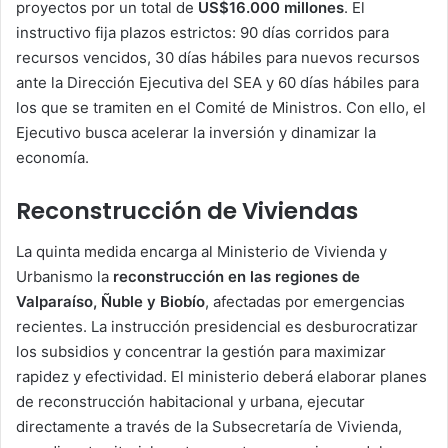
proyectos por un total de
US$16.000 millones
. El
instructivo fija plazos estrictos: 90 días corridos para
recursos vencidos, 30 días hábiles para nuevos recursos
ante la Dirección Ejecutiva del SEA y 60 días hábiles para
los que se tramiten en el Comité de Ministros. Con ello, el
Ejecutivo busca acelerar la inversión y dinamizar la
economía.
Reconstrucción de Viviendas
La quinta medida encarga al Ministerio de Vivienda y
Urbanismo la
reconstrucción en las regiones de
Valparaíso, Ñuble y Biobío
, afectadas por emergencias
recientes. La instrucción presidencial es desburocratizar
los subsidios y concentrar la gestión para maximizar
rapidez y efectividad. El ministerio deberá elaborar planes
de reconstrucción habitacional y urbana, ejecutar
directamente a través de la Subsecretaría de Vivienda,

---------------

#### [What you will do]
Check each line of the entries above, and show every one holding the word "días".

#### [Reply to the exercise]
instructivo fija plazos estrictos: 90 días corridos para
recursos vencidos, 30 días hábiles para nuevos recursos
ante la Dirección Ejecutiva del SEA y 60 días hábiles para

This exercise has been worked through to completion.